Никанор оглянулся,— не слышал ли кто из шахтеров слов шинкарки?
— Аль боишься меня, любезный кум?
— А чего мне тебя бояться? Без хвоста, не ведьма. И не рогатая.
— Если не пужаешься, так заходи, угощение приготовила.
— Грошей нема в кармане. Дай дорогу, Дарья!
Она не уступала, напирала грудью на Никанора.
— В получку отдашь. Пойдем?
— Не отдам, кума, прогоришь.— Никанор твердой рукой отстранил шинкарку.
— Куда ж ты... домой спешишь ? — Горькая обида и насмешка звучали в ее голосе.— Скажите, пожалуйста! Домом, голодранец, обзавелся!
— Брысь, паскуда!— Никанор изо всей силы хлопнул Дарью по мягкому, мясистому заду и, широко шагая, ушел, сопровождаемый визгом Каменной бабы.
— Рыжий бугай! Захребетник проклятый... Пять лет жрал мой хлеб, пил мою водку...
Шагал Никанор и незлобиво посмеивался,— ветер воет, собака брешет...
Недружный бабий хор встретил Никанора за шахтными воротами:
— Пирожки, горячие пирожки!
— Борщ, борщ!.. Густой, железной ложкой не провернешь.
— Лапша, лапша...
— Жареная требуха! Печенка!
— Семечки! Кому семечек?
— Леденцы, тянучки, марафет, пряники, петушки на палочке!
— Махорка! Самосад!.. Папиросы «Шуры-муры», «Цыганочка»! Спички! Курительная бумага!
Бабы со своими кастрюлями, закутанными в тряпье, сидя на низеньких скамейках, пытались остановить Никанора. Безногий торговец табаком стучал костылями, привлекая к себе внимание.
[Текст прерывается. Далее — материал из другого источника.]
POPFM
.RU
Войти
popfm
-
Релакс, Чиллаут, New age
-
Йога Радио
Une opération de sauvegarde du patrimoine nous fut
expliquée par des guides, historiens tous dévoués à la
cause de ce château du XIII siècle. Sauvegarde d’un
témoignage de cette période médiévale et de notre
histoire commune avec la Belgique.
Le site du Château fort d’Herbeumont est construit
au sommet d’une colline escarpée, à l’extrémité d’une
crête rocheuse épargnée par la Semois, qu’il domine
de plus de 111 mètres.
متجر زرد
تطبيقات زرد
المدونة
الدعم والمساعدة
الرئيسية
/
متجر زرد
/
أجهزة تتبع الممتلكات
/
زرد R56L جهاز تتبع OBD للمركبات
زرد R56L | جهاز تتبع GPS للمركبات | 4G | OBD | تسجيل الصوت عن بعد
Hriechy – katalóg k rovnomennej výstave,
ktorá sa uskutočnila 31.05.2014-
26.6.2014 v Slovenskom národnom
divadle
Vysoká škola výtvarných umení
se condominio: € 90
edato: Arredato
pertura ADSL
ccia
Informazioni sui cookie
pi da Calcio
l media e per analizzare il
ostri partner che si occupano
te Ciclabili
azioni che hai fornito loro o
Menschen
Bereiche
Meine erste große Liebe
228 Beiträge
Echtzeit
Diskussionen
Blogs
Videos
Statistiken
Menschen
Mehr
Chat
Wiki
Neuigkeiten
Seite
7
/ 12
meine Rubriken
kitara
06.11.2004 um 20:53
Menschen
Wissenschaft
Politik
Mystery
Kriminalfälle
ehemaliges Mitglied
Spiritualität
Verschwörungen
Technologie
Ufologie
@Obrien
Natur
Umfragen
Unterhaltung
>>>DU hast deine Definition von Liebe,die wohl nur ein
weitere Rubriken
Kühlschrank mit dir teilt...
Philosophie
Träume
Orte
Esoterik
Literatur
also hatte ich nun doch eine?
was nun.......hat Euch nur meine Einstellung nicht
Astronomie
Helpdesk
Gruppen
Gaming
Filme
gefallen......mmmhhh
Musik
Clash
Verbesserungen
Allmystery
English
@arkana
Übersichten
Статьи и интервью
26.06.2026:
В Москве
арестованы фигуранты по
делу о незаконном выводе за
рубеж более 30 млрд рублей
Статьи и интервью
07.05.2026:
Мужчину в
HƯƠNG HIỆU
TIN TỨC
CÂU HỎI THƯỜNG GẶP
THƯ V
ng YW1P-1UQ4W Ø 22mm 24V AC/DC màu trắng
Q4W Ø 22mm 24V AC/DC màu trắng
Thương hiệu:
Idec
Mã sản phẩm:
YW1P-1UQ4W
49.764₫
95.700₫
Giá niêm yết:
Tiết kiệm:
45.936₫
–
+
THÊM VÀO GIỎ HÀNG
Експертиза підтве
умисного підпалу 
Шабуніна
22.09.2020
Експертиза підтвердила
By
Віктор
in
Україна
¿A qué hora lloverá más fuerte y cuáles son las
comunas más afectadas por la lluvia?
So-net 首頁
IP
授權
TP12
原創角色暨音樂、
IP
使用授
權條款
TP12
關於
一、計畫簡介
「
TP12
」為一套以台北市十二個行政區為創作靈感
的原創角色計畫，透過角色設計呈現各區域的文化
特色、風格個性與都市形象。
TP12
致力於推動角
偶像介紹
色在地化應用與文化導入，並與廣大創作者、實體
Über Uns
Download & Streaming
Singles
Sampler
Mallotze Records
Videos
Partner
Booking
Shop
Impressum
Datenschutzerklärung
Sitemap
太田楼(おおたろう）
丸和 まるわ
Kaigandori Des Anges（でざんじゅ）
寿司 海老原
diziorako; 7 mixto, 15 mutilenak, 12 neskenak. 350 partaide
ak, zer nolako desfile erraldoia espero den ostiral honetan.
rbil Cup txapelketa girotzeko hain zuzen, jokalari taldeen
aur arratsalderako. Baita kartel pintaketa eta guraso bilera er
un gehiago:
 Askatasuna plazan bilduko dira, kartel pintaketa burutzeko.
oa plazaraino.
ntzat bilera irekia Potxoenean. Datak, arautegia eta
Все готовы дать в долг Никанору, только заикнись, попроси. Но он молча, важно прошел мимо, скрылся в темноте.
Пять лет возвращался с работы одной дорогой, знал ее, как собственную ладонь. На ощупь, с закрытыми глазами добирался, бывало, в балаган.
А теперь надо привыкать к новой тропке. С хорошим быстро свыкаешься. Новая дорога лучше прежней — далеко с нее видно. Сразу же от шахты она круто взбирается вверх, вьется по краю города, мимо питейного заведения Аганесова, по твердому косогору и выходит к Гнилым Оврагам, к родному огоньку.
На свежем глинище Марина с Горпиной разложили жаркий костер. Над ним на железной рогулине висит закопченное ведро с пахучим борщом. «Молодцы, бабы, свежака приготовили».
— Здорово, хозяйки! — весело, как весенний гром, грянул Никанор.
Неправдоподобно огромный, весь черный,— только одни белки светятся,— в чавкающих лаптях, вырисовываясь на заревом небе, он спустился с обрыва, бросил сумку с пустой флягой и зубками, ревнивым глазом окинул свой клочок земли — что на нем успели сделать бабы, пока он был в шахте? Поодаль вырыта неглубокая яма, натаскана со дна оврага вода, где-то раздобыт ворох соломы и собрана на дорогах куча конского навоза.
— Добре постарались! — вслух похвалил Никанор жену и невестку.
Пока он мылся, пришел с работы и Остап, рыжий от железной руды. На скулах и носу багровые пятна. Брови и ресницы подпалены. Обут в деревянные колодки с брезентовым верхом. На плечах куртка из «чертовой кожи», прожженная в нескольких местах.
За целую версту угадаешь в Остапе человека, панибратствующего с огнем, с жидким чугуном.
Остап не спешит смыть с себя копоть, ржавую пыль, сбросить «чертову кожу». Он гордится этими приметами, заводского рабочего, имеющего добрую горячую профессию. Чугунщик!
— Ну, сынок, не прохлаждайся, не корчь из себя рукобелого пана,— добродушно ворчит Никанор,— умывайся, похлебай борща и айда месить глину.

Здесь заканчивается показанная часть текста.